** REQUIRED WORK **
Check every line of the data below for "CFESS". Copy each one that has it.
[Opening DATA FOR REVIEW section]
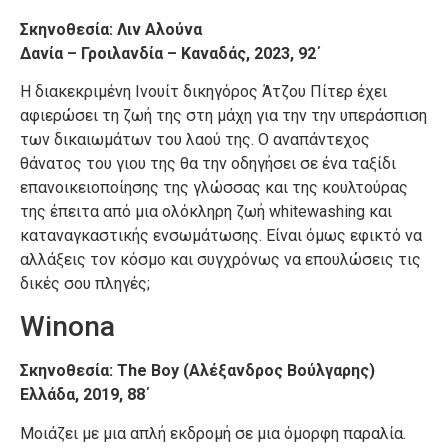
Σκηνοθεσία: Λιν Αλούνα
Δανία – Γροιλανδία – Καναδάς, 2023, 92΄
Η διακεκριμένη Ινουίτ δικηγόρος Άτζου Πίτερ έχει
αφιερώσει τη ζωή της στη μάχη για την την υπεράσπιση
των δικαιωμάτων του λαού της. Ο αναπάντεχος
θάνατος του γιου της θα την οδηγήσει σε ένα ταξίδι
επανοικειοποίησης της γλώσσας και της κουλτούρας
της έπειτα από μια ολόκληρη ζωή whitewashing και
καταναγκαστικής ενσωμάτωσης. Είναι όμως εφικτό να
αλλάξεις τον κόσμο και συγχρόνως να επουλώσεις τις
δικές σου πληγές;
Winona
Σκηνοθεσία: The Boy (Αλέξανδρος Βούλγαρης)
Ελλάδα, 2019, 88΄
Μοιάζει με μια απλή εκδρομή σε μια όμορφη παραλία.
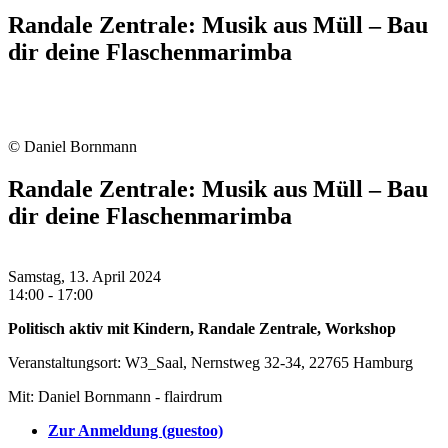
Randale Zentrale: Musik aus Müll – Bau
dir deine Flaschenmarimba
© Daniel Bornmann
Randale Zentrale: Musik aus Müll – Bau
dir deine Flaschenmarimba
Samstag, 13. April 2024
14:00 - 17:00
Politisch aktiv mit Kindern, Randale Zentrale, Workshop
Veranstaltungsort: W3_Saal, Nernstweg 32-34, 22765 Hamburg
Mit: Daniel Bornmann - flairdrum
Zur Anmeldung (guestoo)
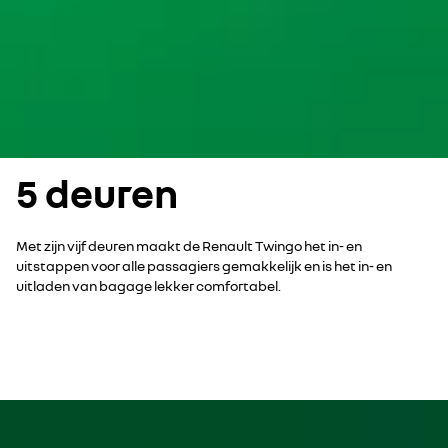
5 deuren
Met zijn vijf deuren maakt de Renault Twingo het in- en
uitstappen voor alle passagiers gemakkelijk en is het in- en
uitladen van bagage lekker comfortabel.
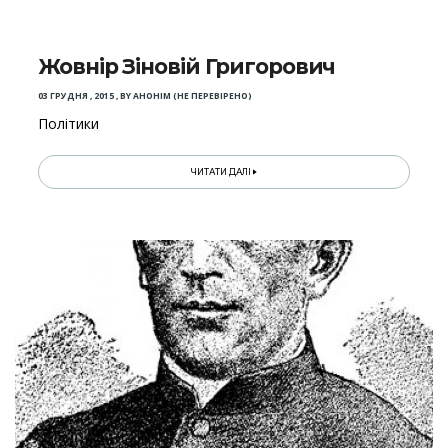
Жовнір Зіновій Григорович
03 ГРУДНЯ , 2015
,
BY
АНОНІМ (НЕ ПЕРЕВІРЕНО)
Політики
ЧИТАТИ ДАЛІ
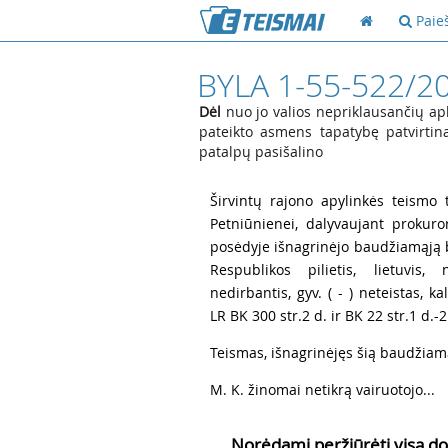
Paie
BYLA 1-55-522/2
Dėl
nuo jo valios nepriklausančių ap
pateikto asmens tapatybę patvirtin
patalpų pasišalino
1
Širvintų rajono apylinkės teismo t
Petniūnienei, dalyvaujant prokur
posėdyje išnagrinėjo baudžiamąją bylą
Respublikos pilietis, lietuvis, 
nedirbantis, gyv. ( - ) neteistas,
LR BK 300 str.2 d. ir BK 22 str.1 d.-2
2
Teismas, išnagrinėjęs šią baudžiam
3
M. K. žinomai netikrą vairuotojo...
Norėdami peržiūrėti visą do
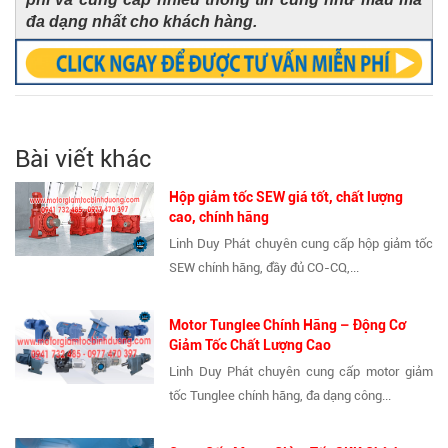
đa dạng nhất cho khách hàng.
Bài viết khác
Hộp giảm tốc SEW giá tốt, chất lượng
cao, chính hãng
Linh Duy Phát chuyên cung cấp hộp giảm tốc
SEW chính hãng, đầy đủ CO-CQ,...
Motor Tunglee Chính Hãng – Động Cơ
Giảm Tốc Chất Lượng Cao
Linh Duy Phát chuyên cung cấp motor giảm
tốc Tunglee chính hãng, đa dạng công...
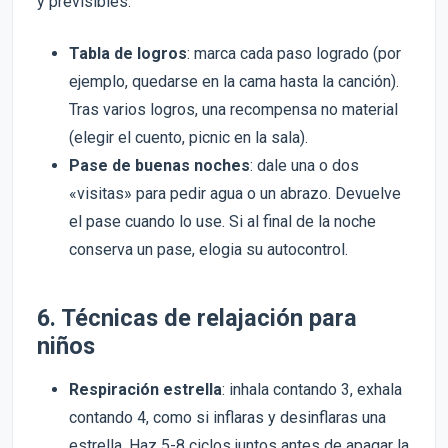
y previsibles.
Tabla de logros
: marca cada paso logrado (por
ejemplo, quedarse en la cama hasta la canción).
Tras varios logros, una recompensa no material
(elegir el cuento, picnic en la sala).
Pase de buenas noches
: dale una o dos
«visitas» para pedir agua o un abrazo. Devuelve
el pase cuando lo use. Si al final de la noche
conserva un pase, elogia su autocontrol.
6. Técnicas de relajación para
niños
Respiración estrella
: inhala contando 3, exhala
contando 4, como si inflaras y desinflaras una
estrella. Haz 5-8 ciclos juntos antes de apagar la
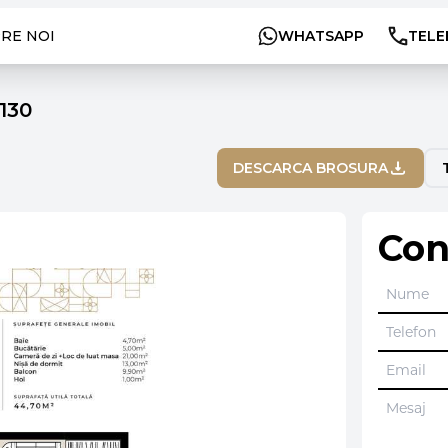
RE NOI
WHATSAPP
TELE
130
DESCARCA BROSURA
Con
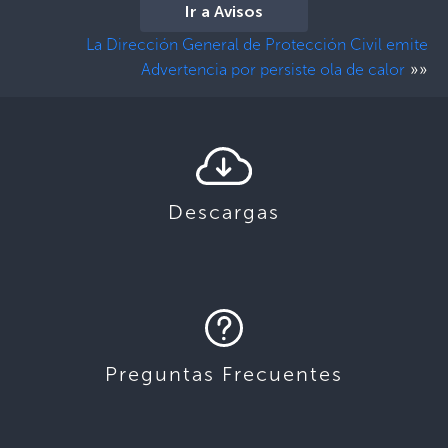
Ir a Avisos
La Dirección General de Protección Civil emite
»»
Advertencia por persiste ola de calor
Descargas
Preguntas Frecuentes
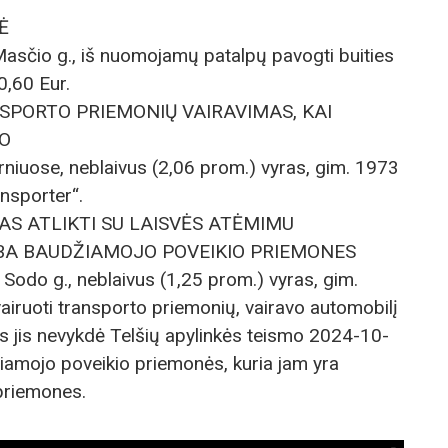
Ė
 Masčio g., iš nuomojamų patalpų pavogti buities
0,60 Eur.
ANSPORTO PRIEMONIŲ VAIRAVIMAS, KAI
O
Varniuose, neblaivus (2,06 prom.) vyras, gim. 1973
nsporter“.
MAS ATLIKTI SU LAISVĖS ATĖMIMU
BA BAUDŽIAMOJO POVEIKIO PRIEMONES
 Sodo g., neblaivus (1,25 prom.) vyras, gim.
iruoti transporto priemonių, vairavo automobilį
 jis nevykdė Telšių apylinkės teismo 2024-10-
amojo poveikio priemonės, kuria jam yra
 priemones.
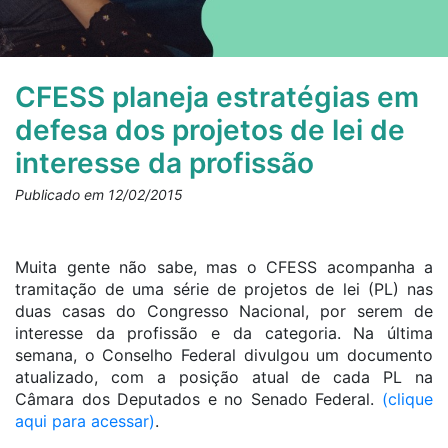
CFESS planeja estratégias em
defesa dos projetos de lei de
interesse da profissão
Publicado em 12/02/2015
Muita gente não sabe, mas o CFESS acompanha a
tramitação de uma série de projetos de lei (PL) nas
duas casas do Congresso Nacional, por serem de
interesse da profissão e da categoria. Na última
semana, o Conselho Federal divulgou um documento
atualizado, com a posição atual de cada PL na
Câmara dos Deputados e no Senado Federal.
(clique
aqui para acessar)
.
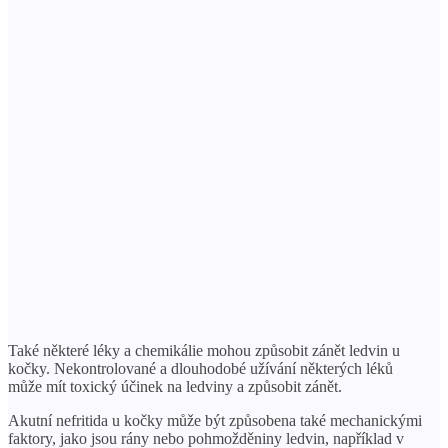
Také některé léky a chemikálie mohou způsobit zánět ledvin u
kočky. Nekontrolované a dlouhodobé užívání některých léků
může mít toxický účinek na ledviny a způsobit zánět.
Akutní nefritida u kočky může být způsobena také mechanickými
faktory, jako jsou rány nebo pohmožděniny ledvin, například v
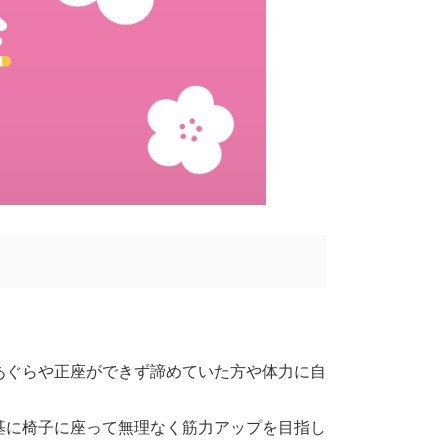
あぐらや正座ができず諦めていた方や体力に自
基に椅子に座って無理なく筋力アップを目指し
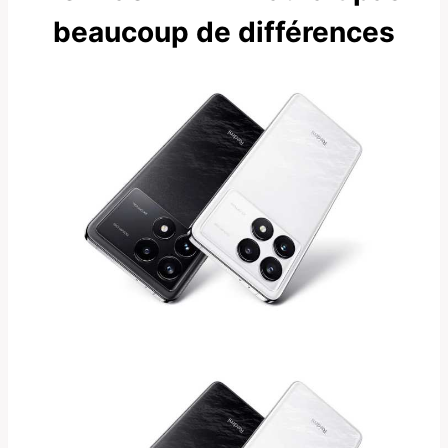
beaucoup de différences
[Closing DATA FOR REVIEW section]
** WRITTEN SOLUTION **
CFESS planeja estratégias em
Muita gente não sabe, mas o CFESS acompanha a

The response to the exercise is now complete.